Step-by-step CoT criticism significantly outperforms instance-level direct prompting in locating the first erroneous step.

OOD Generalization¶

Task	Baseline \(\rightarrow\) Critic-CoT
StrategyQA (Commonsense Reasoning)	Improved
AGIEval (Comprehensive Ability)	Improved
HumanEval (Code Generation)	Improved

Improvements are also observed on out-of-distribution (OOD) tasks, indicating that criticism capability is a generalizable reasoning meta-skill.

Ablation Study¶

Two-Stage vs.
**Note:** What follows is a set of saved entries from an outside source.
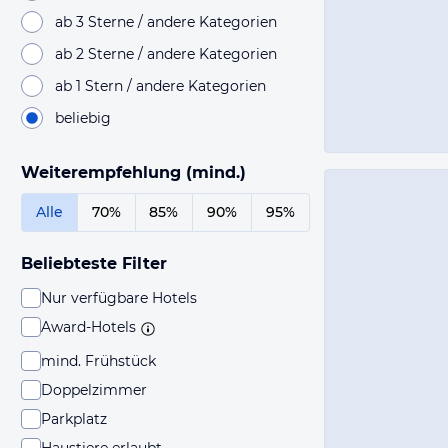
ab 3 Sterne / andere Kategorien
ab 2 Sterne / andere Kategorien
ab 1 Stern / andere Kategorien
beliebig
Weiterempfehlung (mind.)
Alle
70%
85%
90%
95%
Beliebteste Filter
Nur verfügbare Hotels
Award-Hotels
mind. Frühstück
Doppelzimmer
Parkplatz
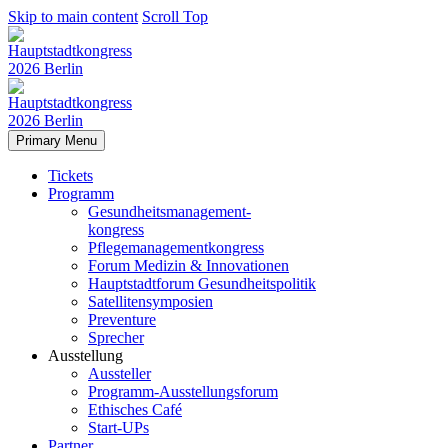
Skip to main content
Scroll Top
Primary Menu
Tickets
Programm
Gesundheitsmanagement-
kongress
Pflegemanagementkongress
Forum Medizin & Innovationen
Hauptstadtforum Gesundheitspolitik
Satellitensymposien
Preventure
Sprecher
Ausstellung
Aussteller
Programm-Ausstellungsforum
Ethisches Café
Start-UPs
Partner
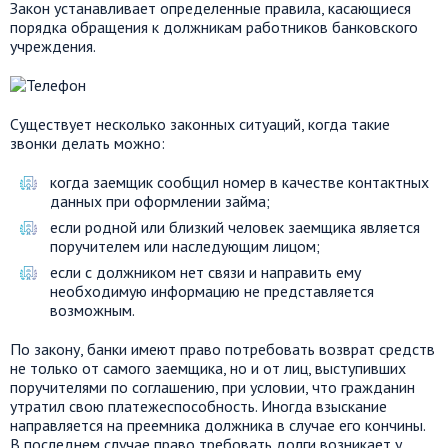
Закон устанавливает определенные правила, касающиеся
порядка обращения к должникам работников банковского
учреждения.
Существует несколько законных ситуаций, когда такие
звонки делать можно:
когда заемщик сообщил номер в качестве контактных
данных при оформлении займа;
если родной или близкий человек заемщика является
поручителем или наследующим лицом;
если с должником нет связи и направить ему
необходимую информацию не представляется
возможным.
По закону, банки имеют право потребовать возврат средств
не только от самого заемщика, но и от лиц, выступивших
поручителями по соглашению, при условии, что гражданин
утратил свою платежеспособность. Иногда взыскание
направляется на преемника должника в случае его кончины.
В последнем случае право требовать долги возникает у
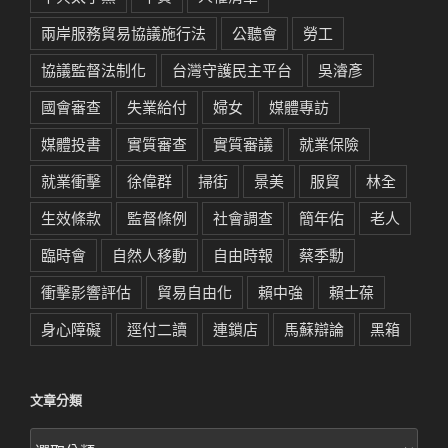
兩岸服務貿易協議施行法
公聽會
勞工
協議監督法制化
台灣守護民主平台
吳濬彥
國會審查
失業給付
婦女
媒體專訪
媒體投書
實質審查
實質審議
就業保險
就業衝擊
徐偉群
掃街
景美
服貿
林全
生效條款
監督條例
社會調查
簡年佑
老人
臨時會
自然人移動
自由時報
蔡季勳
衝擊影響評估
貿易自由化
賴中強
賴士葆
身心障礙
逕付二讀
連鎖店
馬蘇辯論
黑箱
文章分類
文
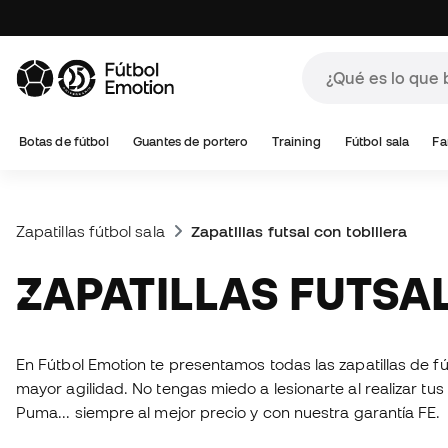
Botas de fútbol
Guantes de portero
Training
Fútbol sala
Fa
Zapatillas fútbol sala
Zapatillas futsal con tobillera
ZAPATILLAS FUTSA
En Fútbol Emotion te presentamos todas las zapatillas de fút
mayor agilidad. No tengas miedo a lesionarte al realizar tus 
Puma... siempre al mejor precio y con nuestra garantía FE.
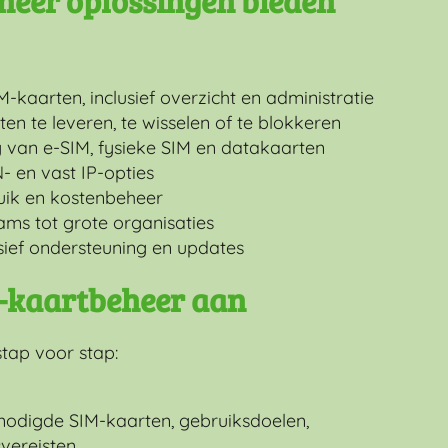
heer oplossingen bieden
M-kaarten, inclusief overzicht en administratie
n te leveren, te wisselen of te blokkeren
g van e-SIM, fysieke SIM en datakaarten
N- en vast IP-opties
uik en kostenbeheer
ams tot grote organisaties
usief ondersteuning en updates
M-kaartbeheer aan
stap voor stap:
nodigde SIM-kaarten, gebruiksdoelen,
vereisten.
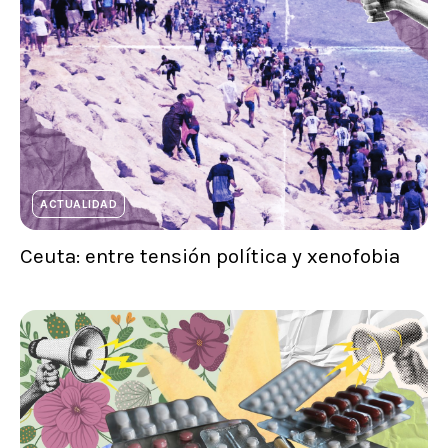
ACTUALIDAD
Ceuta: entre tensión política y xenofobia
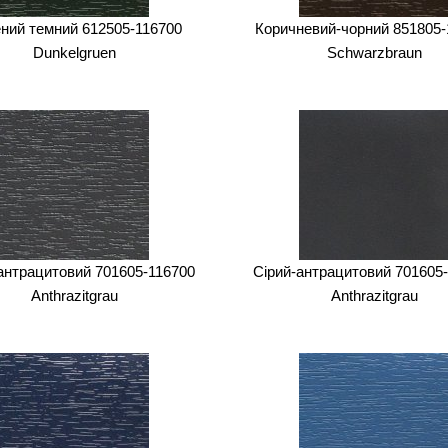
ний темний 612505-116700
Коричневий-чорний 851805-
Dunkelgruen
Schwarzbraun
антрацитовий 701605-116700
Сірий-антрацитовий 701605
Anthrazitgrau
Anthrazitgrau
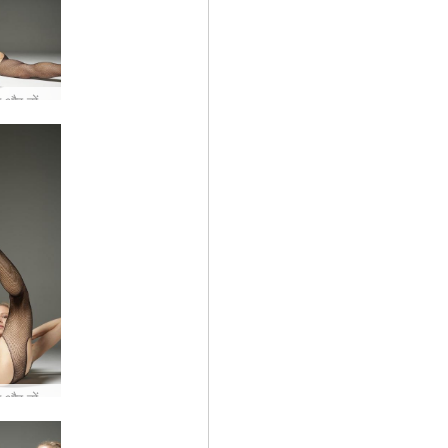
रियाना तंग और टोंड #21
रियाना तंग और टोंड #37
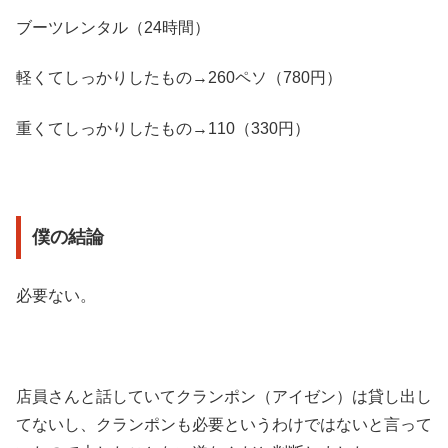
ブーツレンタル（24時間）
軽くてしっかりしたもの→260ペソ（780円）
重くてしっかりしたもの→110（330円）
僕の結論
必要ない。
店員さんと話していてクランポン（アイゼン）は貸し出し
てないし、クランポンも必要というわけではないと言って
Single-Stage: Stage 2 self-criticism data yields significant additional improvements; performance drops when Stage 2 is excluded.
Mutual Reinforcement of Critic & Solver: Direct reasoning performance improves after training the critic (89.6 \(\rightarrow\) 91.7 on GSM8K), indicating that both capabilities share underlying knowledge representations.
Iterative Refinement Depth: Increasing the number of iterative rounds yields diminishing returns, performing worse than the Critic-as-Filter strategy on GSM8K.

Highlights & Insights¶

Elegant Weakly Supervised Closed-Loop Design: Utilizing "criticism \(\rightarrow\) correction \(\rightarrow\) is the answer correct?" as automatic verification completely avoids human annotation of reasoning steps, allowing scalable production of training data.
Important Discovery of Criticism-Solving Mutual Reinforcement: Training criticism capabilities does not harm the original solving capability but rather synergistically enhances it—this is an important empirical contribution, implying that multi-task training in this scenario is a win-win.
Cognitive Science Analogy of System-1 \(\rightarrow\) System-2: Relating the methodology to Kahneman's dual-system theory is clear and persuasive, helping readers intuitively grasp the fundamental differences between instance-level and step-level criticism.
Efficiency of the Critic-as-Filter Strategy: Eliminating low-quality samples using a critic model before majority voting utilizes the execution budget more efficiently than simply increasing the sample size.
Theoretical Explanation for Surpassing Teacher Performance: Stage 1 distills the teacher's Pass1@N \(\rightarrow\) Top1@N mapping, allowing the student to potentially outperform the teacher on Top1.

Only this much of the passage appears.